This week’s CPI report showed inflation may be starting to bite consumers. Prices on apparel, household furnishings and recreation commodities unexpectedly increased in June. Prices for audio-video equipment rose 1.1% and are up over 11% YoY, the largest annual increase in a category where prices traditionally go down due to improvements in technology. Boston Fed President Susan Collins warned that she expects import taxes to push up inflation while restricting growth, ostensibly leading to a nightmare stagflation scenario. It is expected that June’s CPI report will leave the CORE PCE, the FOMC’s preferred inflation measure, well-above the committee’s 2% target. This paves the way for the committee to hold rates steady at their July 30 meeting. Interest rate futures have a 4% probability for a cut at that meeting.

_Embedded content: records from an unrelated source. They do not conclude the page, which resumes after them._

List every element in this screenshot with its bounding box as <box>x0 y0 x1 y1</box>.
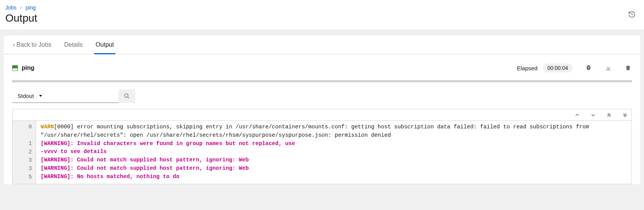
log-line: [WARNING]: Could not match supplied host… <box>41 164 627 173</box>
main-panel: Back to Jobs Details Output ping Elapsed… <box>4 36 640 184</box>
log-line: -vvvv to see details <box>41 148 627 156</box>
log-line: [WARNING]: Could not match supplied host… <box>41 156 627 164</box>
caret-down-icon <box>39 95 42 97</box>
output-panel: 012335 WARN[0000] error mounting subscri… <box>12 109 632 184</box>
double-chevron-up-icon <box>606 112 612 118</box>
download-button[interactable] <box>605 64 612 72</box>
tab-details[interactable]: Details <box>63 36 84 54</box>
breadcrumb: Jobs › ping <box>5 5 639 11</box>
svg-line-1 <box>128 97 129 98</box>
stream-selector[interactable]: Stdout <box>12 89 50 103</box>
page-header: Jobs › ping Output <box>0 0 644 30</box>
launch-button[interactable] <box>585 64 592 72</box>
breadcrumb-root-link[interactable]: Jobs <box>5 5 17 11</box>
scroll-down-button[interactable] <box>590 112 596 118</box>
code-area[interactable]: WARN[0000] error mounting subscriptions,… <box>36 121 631 184</box>
trash-icon <box>625 65 631 71</box>
search-icon <box>124 93 130 99</box>
output-body: 012335 WARN[0000] error mounting subscri… <box>13 121 631 184</box>
scroll-bottom-button[interactable] <box>622 112 628 118</box>
line-number: 2 <box>16 148 32 156</box>
log-line: WARN[0000] error mounting subscriptions,… <box>41 123 627 140</box>
tab-output[interactable]: Output <box>94 36 115 54</box>
line-number: 5 <box>16 173 32 182</box>
chevron-down-icon <box>590 112 596 118</box>
double-chevron-down-icon <box>622 112 628 118</box>
tab-bar: Back to Jobs Details Output <box>4 36 640 54</box>
page-title: Output <box>5 12 639 24</box>
download-icon <box>605 65 612 71</box>
progress-bar <box>12 80 632 82</box>
job-header: ping Elapsed 00:00:04 <box>4 54 640 78</box>
chevron-up-icon <box>575 112 580 118</box>
scroll-up-button[interactable] <box>575 112 580 118</box>
log-line: [WARNING]: No hosts matched, nothing to … <box>41 173 627 181</box>
elapsed-value: 00:00:04 <box>543 63 573 73</box>
stream-selector-label: Stdout <box>17 93 34 99</box>
job-status-icon <box>12 65 18 71</box>
search-button[interactable] <box>118 89 135 103</box>
delete-button[interactable] <box>624 64 632 72</box>
line-number: 3 <box>16 156 32 165</box>
scroll-top-button[interactable] <box>606 112 612 118</box>
history-icon <box>628 11 636 18</box>
breadcrumb-separator-icon: › <box>21 5 22 10</box>
log-line: [WARNING]: Invalid characters were found… <box>41 140 627 148</box>
svg-point-0 <box>125 94 128 97</box>
line-number: 0 <box>16 123 32 140</box>
search-bar: Stdout <box>12 89 632 103</box>
breadcrumb-current-link[interactable]: ping <box>26 5 36 11</box>
search-input[interactable] <box>50 89 118 103</box>
line-gutter: 012335 <box>13 121 36 184</box>
history-button[interactable] <box>628 11 636 18</box>
output-toolbar <box>13 109 631 121</box>
rocket-icon <box>585 65 592 71</box>
elapsed-label: Elapsed <box>517 65 537 71</box>
line-number: 1 <box>16 140 32 148</box>
line-number: 3 <box>16 165 32 173</box>
back-to-jobs-link[interactable]: Back to Jobs <box>11 36 53 54</box>
job-name: ping <box>22 65 35 71</box>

Equity markets spent the week hitting a series of new all-time highs on several indices. This means traders aren’t quite as worried about the August 1 tariff deadline as previously thought. Sadly, U.S. stocks attracted less than 50% of new inflows, down from 72% a year ago. A possible indication that traders are wary of U.S.-based assets in general, not just government debt. Crypto assets also hit a $4 trillion combined valuation for the first time ever.
FOMC Chair Jerome Powell spent another week in the headlines amid scrutiny over the renovation of the Fed headquarters in Washington, D.C. and continued pressure from President Trump to cut rates. Treasury Secretary Scott Bessent took time out of an interview to assure markets that Trump would not fire Powell, but a formal process to find his replacement has begun. Powell’s term as chair ends in May 2026, though he has the option to remain on the Board as a voting member until January 2028. However, it is widely expected that he will resign at the conclusion of his term.
KEY INDICATORS THIS WEEK
Jobs – The FOMC Beige Book designated the labor market outlook as “neutral to slightly pessimistic,” as tariffs put upward pressure on prices. Fed Governor Christopher Waller commented that most recent job growth has occurred in the public sector. This means the private sector probably isn’t doing as well as we think, despite another week of strong labor data.